One thing I’ve always marveled over is how fine-dining restaurants can produce excellent food consistently. Of course, that isn’t always the case, but you don’t get a Michelin star if you have a reputation of inconsistency.
There’s a formula to this. And behind that formula is a philosophy that borders on religion for many chefs. What is this formula/philosophy, and what can we consultants learn from chefs about delivering excellence and delivering it consistently?
It’s called “mise-en-place” (MEEZ-ahn-plahs), French for “putting in place” or “everything in its place.” Author and journalist Dan Charnas studied the concept, interviewing various chefs and culinary school instructors and students. He chronicles the results in his book, Everything in Its Place: The Power of Mise-En-Place to Organize Your Life, Work, and Mind (AMAZON)
The book is arranged in three parts. Part 1 explains what mise-en-place is, its evolution in the culinary world, and its power to organize what could otherwise be a chaotic kitchen environment. Charnas also walks us through the three central values: preparation, process, and presence.
- Preparation – meticulous planning and preparation so you’re ready to greet the day.
- Process – constant pursuit of better practices. Arranging the work and your space.
- Presence – showing up early. Keeping attention focused on the task at hand and tuning out distractions.
As Charnas says, “when practiced by great chefs, these three mundane words become profound.”
He also explains the difference between “immersive time” and “process time,” which helps manage work that requires handoffs. A task is immersive if it requires you to be hands-on, devoting your full attention to it (e.g., writing a report). A process task is any task that you can start and then be relatively hands-off (e.g., quickly outlining a report and handing it off to a colleague to write).
Part 2 outlines ten tenets or “ingredients” of mise-en-place. In Part 3, Charnas lays out his suggestions for using mise-en-place to organize work outside of the kitchen, committing to the three values, preparation, process, and presence.
- Preparation – committing to a 30-minute session each day to clear your work setting and plan the next day.
- Process – following good procedures and continually improving them by incorporating checklists and better techniques and tools.
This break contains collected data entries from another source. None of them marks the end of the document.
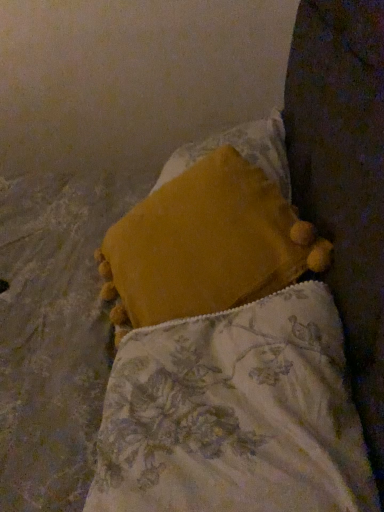 Question: Which direction should I rotate to face velvety yellow pillow at center, which is counted as the 1th pillow, starting from the back, — up or down?

Choices:
 (A) up
 (B) down

Answer: (A)

Question: From the image's perspective, would you say velvety yellow pillow at center, which is counted as the 1th pillow, starting from the back, is shown under velvet yellow pillow at center, which is the second pillow in back-to-front order?

Choices:
 (A) yes
 (B) no

Answer: (B)

Question: Is velvety yellow pillow at center, which is counted as the 1th pillow, starting from the back, oriented towards velvet yellow pillow at center, marked as the 1th pillow in a front-to-back arrangement?

Choices:
 (A) yes
 (B) no

Answer: (B)

Question: Is velvety yellow pillow at center, placed as the second pillow when sorted from front to back, at the right side of velvet yellow pillow at center, marked as the 1th pillow in a front-to-back arrangement?

Choices:
 (A) yes
 (B) no

Answer: (A)

Question: Is velvety yellow pillow at center, which is counted as the 1th pillow, starting from the back, beside velvet yellow pillow at center, marked as the 1th pillow in a front-to-back arrangement?

Choices:
 (A) no
 (B) yes

Answer: (A)

Question: Is velvet yellow pillow at center, marked as the 1th pillow in a front-to-back arrangement, inside velvety yellow pillow at center, which is counted as the 1th pillow, starting from the back?

Choices:
 (A) yes
 (B) no

Answer: (B)

Question: Is velvety yellow pillow at center, placed as the second pillow when sorted from front to back, located outside velvet yellow pillow at center, which is the second pillow in back-to-front order?

Choices:
 (A) no
 (B) yes

Answer: (B)

Question: Does velvet yellow pillow at center, marked as the 1th pillow in a front-to-back arrangement, have a lesser height compared to velvety yellow pillow at center, which is counted as the 1th pillow, starting from the back?

Choices:
 (A) yes
 (B) no

Answer: (B)

Question: Does velvet yellow pillow at center, marked as the 1th pillow in a front-to-back arrangement, have a greater height compared to velvety yellow pillow at center, placed as the second pillow when sorted from front to back?

Choices:
 (A) yes
 (B) no

Answer: (A)

Question: Is velvet yellow pillow at center, which is the second pillow in back-to-front order, looking in the opposite direction of velvety yellow pillow at center, which is counted as the 1th pillow, starting from the back?

Choices:
 (A) no
 (B) yes

Answer: (A)

Question: Does velvet yellow pillow at center, marked as the 1th pillow in a front-to-back arrangement, turn towards velvety yellow pillow at center, which is counted as the 1th pillow, starting from the back?

Choices:
 (A) yes
 (B) no

Answer: (B)

Question: Considering the relative positions of velvet yellow pillow at center, marked as the 1th pillow in a front-to-back arrangement, and velvety yellow pillow at center, which is counted as the 1th pillow, starting from the back, in the image provided, is velvet yellow pillow at center, marked as the 1th pillow in a front-to-back arrangement, to the right of velvety yellow pillow at center, which is counted as the 1th pillow, starting from the back, from the viewer's perspective?

Choices:
 (A) yes
 (B) no

Answer: (B)

Question: Considering the relative sizes of velvet yellow pillow at center, marked as the 1th pillow in a front-to-back arrangement, and velvety yellow pillow at center, which is counted as the 1th pillow, starting from the back, in the image provided, is velvet yellow pillow at center, marked as the 1th pillow in a front-to-back arrangement, bigger than velvety yellow pillow at center, which is counted as the 1th pillow, starting from the back,?

Choices:
 (A) no
 (B) yes

Answer: (A)

Question: Based on their positions, is velvet yellow pillow at center, marked as the 1th pillow in a front-to-back arrangement, located to the left or right of velvety yellow pillow at center, placed as the second pillow when sorted from front to back?

Choices:
 (A) right
 (B) left

Answer: (B) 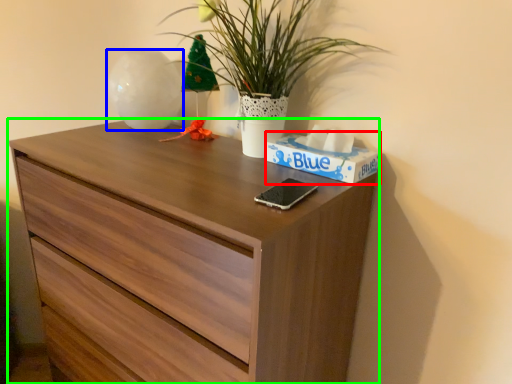 Question: Considering the real-world distances, which object is closest to box (highlighted by a red box)? vase (highlighted by a blue box) or chest of drawers (highlighted by a green box).

Choices:
 (A) vase
 (B) chest of drawers

Answer: (B) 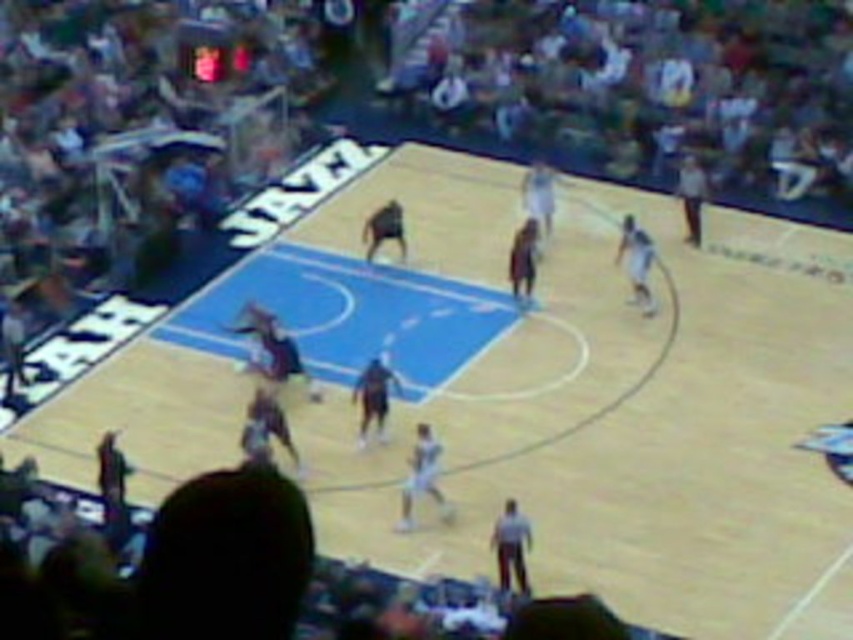 Question: Can you confirm if light brown leather jacket at right is positioned above matte black basketball player at center?

Choices:
 (A) yes
 (B) no

Answer: (A)

Question: Considering the real-world distances, which object is closest to the light gray uniform at center?

Choices:
 (A) dark brown jersey at center
 (B) dark brown shorts at center

Answer: (B)

Question: Among these points, which one is nearest to the camera?

Choices:
 (A) (374, 390)
 (B) (369, 228)

Answer: (A)

Question: Can you confirm if dark brown shorts at center is wider than light brown leather jacket at right?

Choices:
 (A) no
 (B) yes

Answer: (B)

Question: Which point is farther to the camera?

Choices:
 (A) (641, 304)
 (B) (515, 272)
 (C) (399, 205)
 (D) (378, 396)

Answer: (C)

Question: Is dark brown shorts at center in front of matte black basketball player at center?

Choices:
 (A) no
 (B) yes

Answer: (B) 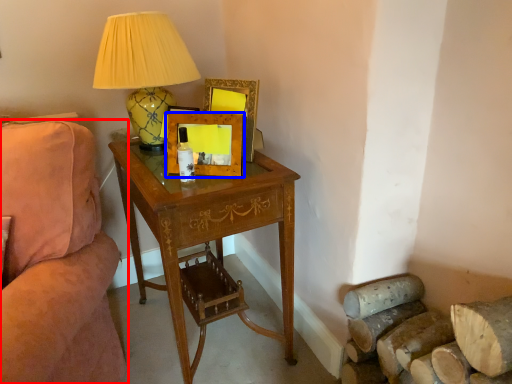 Question: Which object is further to the camera taking this photo, studio couch (highlighted by a red box) or picture frame (highlighted by a blue box)?

Choices:
 (A) studio couch
 (B) picture frame

Answer: (B) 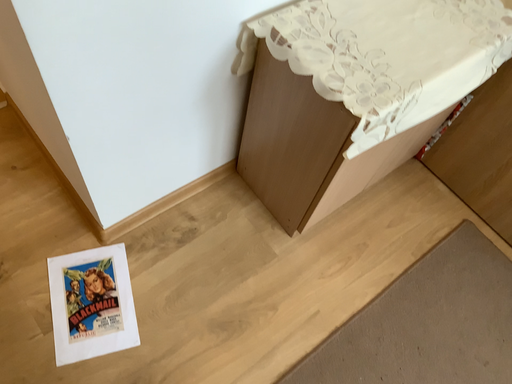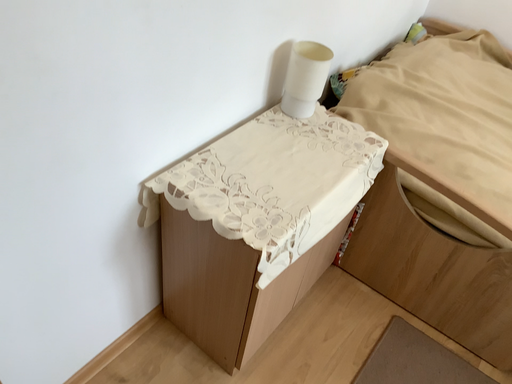 Question: How did the camera likely rotate when shooting the video?

Choices:
 (A) rotated left
 (B) rotated right

Answer: (B) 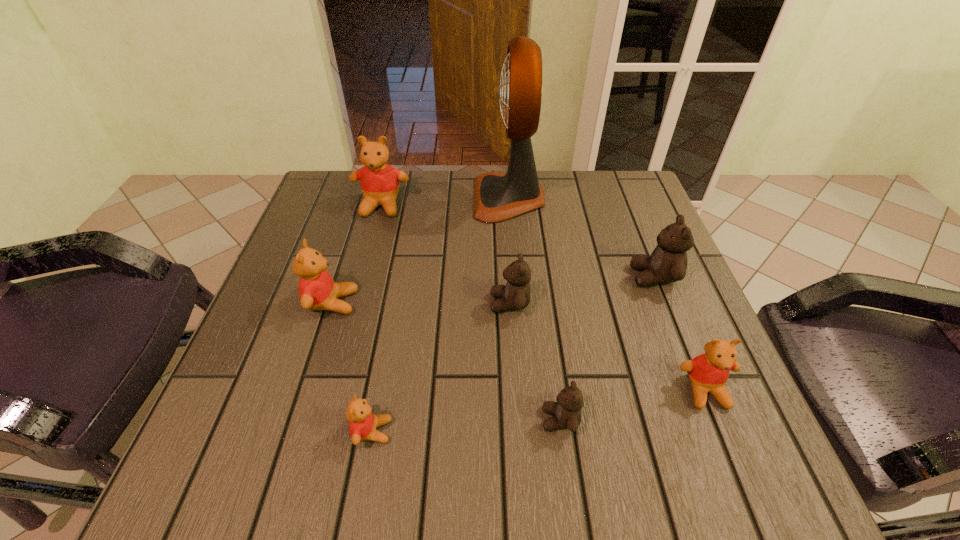 You are a GUI agent. You are given a task and a screenshot of the screen. Output one action in this format:
    pyautogui.click(x=<x>, y=<y>)
    Task: Click on the object at the far left corner
    
    Given the screenshot: What is the action you would take?
    pyautogui.click(x=379, y=181)

I want to click on free space at the far edge, so click(x=545, y=188).

Locate an element on the screen. The image size is (960, 540). vacant space at the near edge of the desktop is located at coordinates (359, 478).

The width and height of the screenshot is (960, 540). I want to click on blank space at the left edge of the desktop, so click(269, 352).

At what (x,y) coordinates should I click in order to perform the action: click on vacant space at the right edge of the desktop. Please return your answer as a coordinate pair (x, y). This screenshot has width=960, height=540. Looking at the image, I should click on (596, 238).

In the image, there is a desktop. Identify the location of blank space at the far right corner. This screenshot has height=540, width=960. (636, 192).

Image resolution: width=960 pixels, height=540 pixels. Identify the location of vacant region between the second biggest red teddy bear and the second biggest brown teddy bear. (420, 303).

Image resolution: width=960 pixels, height=540 pixels. What are the coordinates of `free space between the rightmost brown teddy bear and the smallest red teddy bear` in the screenshot? It's located at (513, 354).

Find the location of a particular element. This screenshot has width=960, height=540. free space that is in between the rightmost brown teddy bear and the second brown teddy bear from left to right is located at coordinates (607, 348).

You are a GUI agent. You are given a task and a screenshot of the screen. Output one action in this format:
    pyautogui.click(x=<x>, y=<y>)
    Task: Click on the free space between the second farthest red teddy bear and the smallest red teddy bear
    
    Given the screenshot: What is the action you would take?
    pyautogui.click(x=352, y=367) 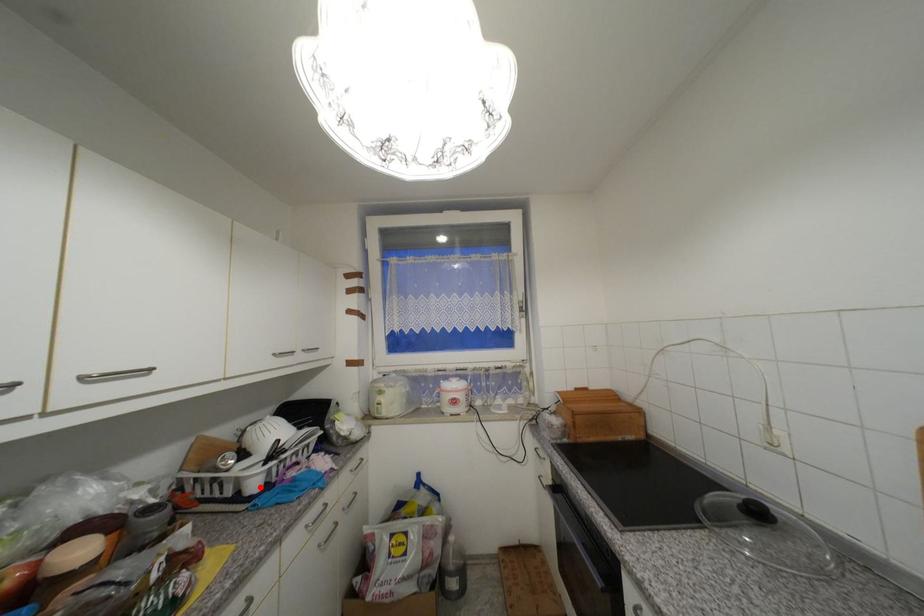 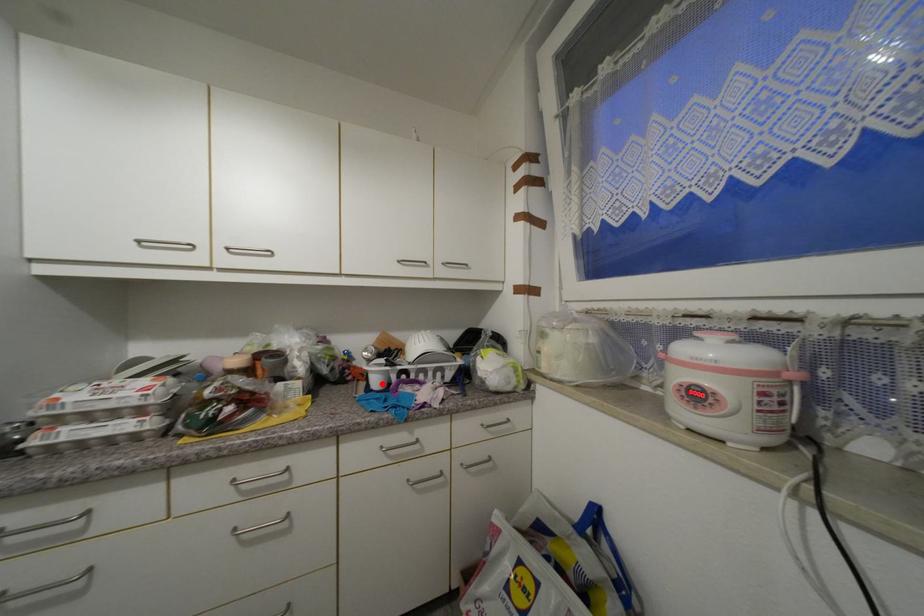 I am providing you with two images of the same scene from different viewpoints. A red point is marked on the first image and another point is marked on the second image. Is the red point in image1 aligned with the point shown in image2?

Yes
And abandoning methods that no longer work. He points out improvements in this area are about pursuing excellence, not necessarily productivity.
- Presence – committing to being fully present in whatever you do. Being present physically and mentally, listening intently, being deliberate, and cultivating discreteness — create and keep boundaries between our professional and personal lives.
Throughout the book, a theme is planning and squaring your plan with your calendar, thoroughly thinking through the steps, sequence, and timing to accomplish something. And using that planning to be “honest with time” – being realistic about what you can and can’t do.
To manage workload and attention, he suggests breaking down what you want to accomplish into missions (limiting your missions to 10 or less). Within those missions, identify the “front burner” tasks, the first action needed to move forward on a mission. The remaining tasks are back burner items until they move up the queue. Also, creating routines, time buckets for actions.
Charnas concludes with a walk through a day using the mise-en-place philosophy.
After reading it, professionally, I’m paying more attention to my workspace arrangement, thinking more carefully about routine project “recipes,” and my front burners and back burners — the sequencing of first this then that. My “daily meeze,” his proposed 30-minute wrap up to the day and planning the next, is a work in progress.
I love to cook, so personally, this book was a game-changer. I’m much more deliberate with my time in the kitchen. And I love it, especially considering food prep and cooking are concentration-building exercises, making my Deep Work sessions more productive.